**TASK DESCRIPTION:** Print out the data that follows exactly, character for character, apart from the pictures.

[Dataset records]
##############################

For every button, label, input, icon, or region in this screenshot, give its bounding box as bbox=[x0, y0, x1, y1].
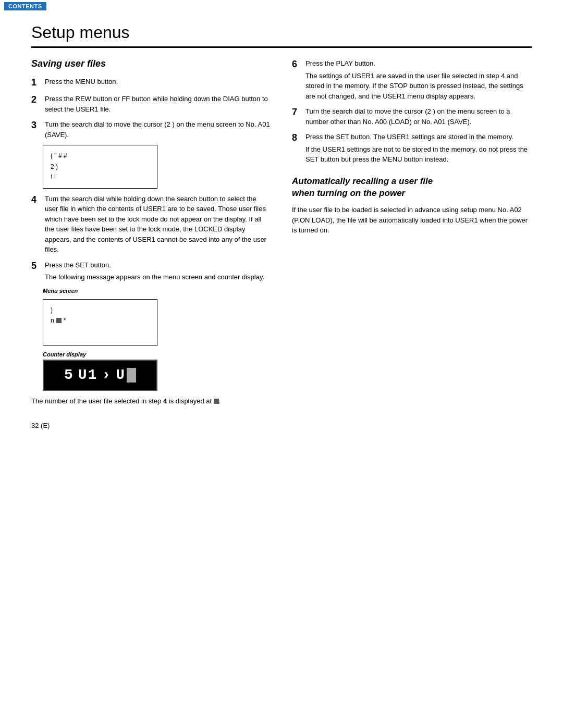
step-5-text: Press the SET button. The following mess… bbox=[45, 260, 271, 282]
menu-screen-label: Menu screen bbox=[43, 288, 271, 294]
step-5: 5 Press the SET button. The following me… bbox=[31, 260, 271, 282]
step-4-number: 4 bbox=[31, 194, 43, 206]
counter-digit-u2-prefix: U bbox=[116, 367, 126, 383]
section1-heading: Saving user files bbox=[31, 58, 271, 69]
step-7-text: Turn the search dial to move the cursor … bbox=[305, 106, 532, 127]
step-6: 6 Press the PLAY button. The settings of… bbox=[292, 58, 532, 101]
counter-cursor-block bbox=[127, 368, 136, 382]
left-column: Saving user files 1 Press the MENU butto… bbox=[31, 58, 271, 406]
diagram-box-1: ( " # # 2 ) ! ! bbox=[43, 145, 157, 188]
step-3: 3 Turn the search dial to move the curso… bbox=[31, 119, 271, 140]
step-8-subtext: If the USER1 settings are not to be stor… bbox=[305, 144, 532, 165]
step-6-subtext: The settings of USER1 are saved in the u… bbox=[305, 71, 532, 102]
section2-heading-line2: when turning on the power bbox=[292, 187, 532, 200]
step-2-text: Press the REW button or FF button while … bbox=[45, 94, 271, 114]
step-5-subtext: The following message appears on the men… bbox=[45, 272, 271, 282]
footer-square bbox=[214, 399, 219, 404]
step-7-number: 7 bbox=[292, 106, 303, 118]
counter-digit-arrow: › bbox=[102, 367, 112, 383]
step-4: 4 Turn the search dial while holding dow… bbox=[31, 194, 271, 255]
two-column-layout: Saving user files 1 Press the MENU butto… bbox=[31, 58, 532, 406]
cursor-square bbox=[56, 318, 62, 323]
section2-heading-line1: Automatically recalling a user file bbox=[292, 175, 532, 188]
top-navigation: CONTENTS bbox=[0, 0, 563, 13]
menu-screen-box: ) n * bbox=[43, 299, 157, 346]
step-1: 1 Press the MENU button. bbox=[31, 77, 271, 89]
contents-button[interactable]: CONTENTS bbox=[4, 2, 46, 10]
page-number: 32 (E) bbox=[31, 422, 532, 429]
step-3-number: 3 bbox=[31, 119, 43, 131]
counter-display-box: 5 U1 › U bbox=[43, 360, 157, 391]
section2-body: If the user file to be loaded is selecte… bbox=[292, 205, 532, 236]
step-5-number: 5 bbox=[31, 260, 43, 272]
step-2: 2 Press the REW button or FF button whil… bbox=[31, 94, 271, 114]
step-2-number: 2 bbox=[31, 94, 43, 106]
diagram-line-2: 2 ) bbox=[51, 162, 150, 172]
step-8: 8 Press the SET button. The USER1 settin… bbox=[292, 132, 532, 165]
footer-note: The number of the user file selected in … bbox=[31, 396, 271, 406]
step-8-number: 8 bbox=[292, 132, 303, 144]
diagram-line-1: ( " # # bbox=[51, 151, 150, 161]
counter-display-label: Counter display bbox=[43, 351, 260, 357]
right-column: 6 Press the PLAY button. The settings of… bbox=[292, 58, 532, 406]
page-title: Setup menus bbox=[31, 23, 532, 48]
step-7: 7 Turn the search dial to move the curso… bbox=[292, 106, 532, 127]
section2-heading: Automatically recalling a user file when… bbox=[292, 175, 532, 200]
counter-display-section: Counter display 5 U1 › U bbox=[43, 351, 260, 391]
counter-digit-u2-group: U bbox=[116, 367, 136, 383]
step-3-text: Turn the search dial to move the cursor … bbox=[45, 119, 271, 140]
menu-screen-line1: ) bbox=[51, 305, 150, 315]
footer-note-text: The number of the user file selected in … bbox=[31, 397, 163, 405]
step-1-number: 1 bbox=[31, 77, 43, 89]
diagram-line-3: ! ! bbox=[51, 172, 150, 182]
step-6-number: 6 bbox=[292, 58, 303, 70]
menu-screen-line2: n * bbox=[51, 315, 150, 326]
counter-digit-5: 5 bbox=[64, 367, 74, 383]
step-8-text: Press the SET button. The USER1 settings… bbox=[305, 132, 532, 165]
counter-digit-u1: U1 bbox=[78, 367, 98, 383]
step-6-text: Press the PLAY button. The settings of U… bbox=[305, 58, 532, 101]
page-content: Setup menus Saving user files 1 Press th… bbox=[0, 13, 563, 450]
step-4-text: Turn the search dial while holding down … bbox=[45, 194, 271, 255]
step-1-text: Press the MENU button. bbox=[45, 77, 271, 87]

##############################

**RESPONSE TO THIS EXERCISE:**
For every button, label, input, icon, or region in this screenshot, give its bounding box as bbox=[x0, y0, x1, y1].
step-5-text: Press the SET button. The following mess… bbox=[45, 260, 271, 282]
menu-screen-label: Menu screen bbox=[43, 288, 271, 294]
step-5: 5 Press the SET button. The following me… bbox=[31, 260, 271, 282]
step-4-number: 4 bbox=[31, 194, 43, 206]
counter-digit-u2-prefix: U bbox=[116, 367, 126, 383]
section1-heading: Saving user files bbox=[31, 58, 271, 69]
step-7-text: Turn the search dial to move the cursor … bbox=[305, 106, 532, 127]
step-6: 6 Press the PLAY button. The settings of… bbox=[292, 58, 532, 101]
counter-cursor-block bbox=[127, 368, 136, 382]
left-column: Saving user files 1 Press the MENU butto… bbox=[31, 58, 271, 406]
diagram-box-1: ( " # # 2 ) ! ! bbox=[43, 145, 157, 188]
step-3: 3 Turn the search dial to move the curso… bbox=[31, 119, 271, 140]
step-8-subtext: If the USER1 settings are not to be stor… bbox=[305, 144, 532, 165]
step-6-subtext: The settings of USER1 are saved in the u… bbox=[305, 71, 532, 102]
section2-heading-line2: when turning on the power bbox=[292, 187, 532, 200]
step-2-text: Press the REW button or FF button while … bbox=[45, 94, 271, 114]
step-5-subtext: The following message appears on the men… bbox=[45, 272, 271, 282]
footer-square bbox=[214, 399, 219, 404]
step-7-number: 7 bbox=[292, 106, 303, 118]
counter-digit-arrow: › bbox=[102, 367, 112, 383]
step-4: 4 Turn the search dial while holding dow… bbox=[31, 194, 271, 255]
two-column-layout: Saving user files 1 Press the MENU butto… bbox=[31, 58, 532, 406]
cursor-square bbox=[56, 318, 62, 323]
section2-heading-line1: Automatically recalling a user file bbox=[292, 175, 532, 188]
top-navigation: CONTENTS bbox=[0, 0, 563, 13]
menu-screen-box: ) n * bbox=[43, 299, 157, 346]
step-1: 1 Press the MENU button. bbox=[31, 77, 271, 89]
contents-button[interactable]: CONTENTS bbox=[4, 2, 46, 10]
page-number: 32 (E) bbox=[31, 422, 532, 429]
step-3-number: 3 bbox=[31, 119, 43, 131]
counter-display-box: 5 U1 › U bbox=[43, 360, 157, 391]
section2-body: If the user file to be loaded is selecte… bbox=[292, 205, 532, 236]
step-5-number: 5 bbox=[31, 260, 43, 272]
step-2: 2 Press the REW button or FF button whil… bbox=[31, 94, 271, 114]
step-2-number: 2 bbox=[31, 94, 43, 106]
diagram-line-2: 2 ) bbox=[51, 162, 150, 172]
step-8: 8 Press the SET button. The USER1 settin… bbox=[292, 132, 532, 165]
footer-note: The number of the user file selected in … bbox=[31, 396, 271, 406]
step-8-number: 8 bbox=[292, 132, 303, 144]
diagram-line-1: ( " # # bbox=[51, 151, 150, 161]
counter-display-label: Counter display bbox=[43, 351, 260, 357]
right-column: 6 Press the PLAY button. The settings of… bbox=[292, 58, 532, 406]
page-title: Setup menus bbox=[31, 23, 532, 48]
step-7: 7 Turn the search dial to move the curso… bbox=[292, 106, 532, 127]
section2-heading: Automatically recalling a user file when… bbox=[292, 175, 532, 200]
counter-display-section: Counter display 5 U1 › U bbox=[43, 351, 260, 391]
counter-digit-u2-group: U bbox=[116, 367, 136, 383]
step-3-text: Turn the search dial to move the cursor … bbox=[45, 119, 271, 140]
menu-screen-line1: ) bbox=[51, 305, 150, 315]
footer-note-text: The number of the user file selected in … bbox=[31, 397, 163, 405]
step-1-number: 1 bbox=[31, 77, 43, 89]
diagram-line-3: ! ! bbox=[51, 172, 150, 182]
step-6-number: 6 bbox=[292, 58, 303, 70]
menu-screen-line2: n * bbox=[51, 315, 150, 326]
counter-digit-5: 5 bbox=[64, 367, 74, 383]
step-8-text: Press the SET button. The USER1 settings… bbox=[305, 132, 532, 165]
counter-digit-u1: U1 bbox=[78, 367, 98, 383]
step-6-text: Press the PLAY button. The settings of U… bbox=[305, 58, 532, 101]
page-content: Setup menus Saving user files 1 Press th… bbox=[0, 13, 563, 450]
step-4-text: Turn the search dial while holding down … bbox=[45, 194, 271, 255]
step-1-text: Press the MENU button. bbox=[45, 77, 271, 87]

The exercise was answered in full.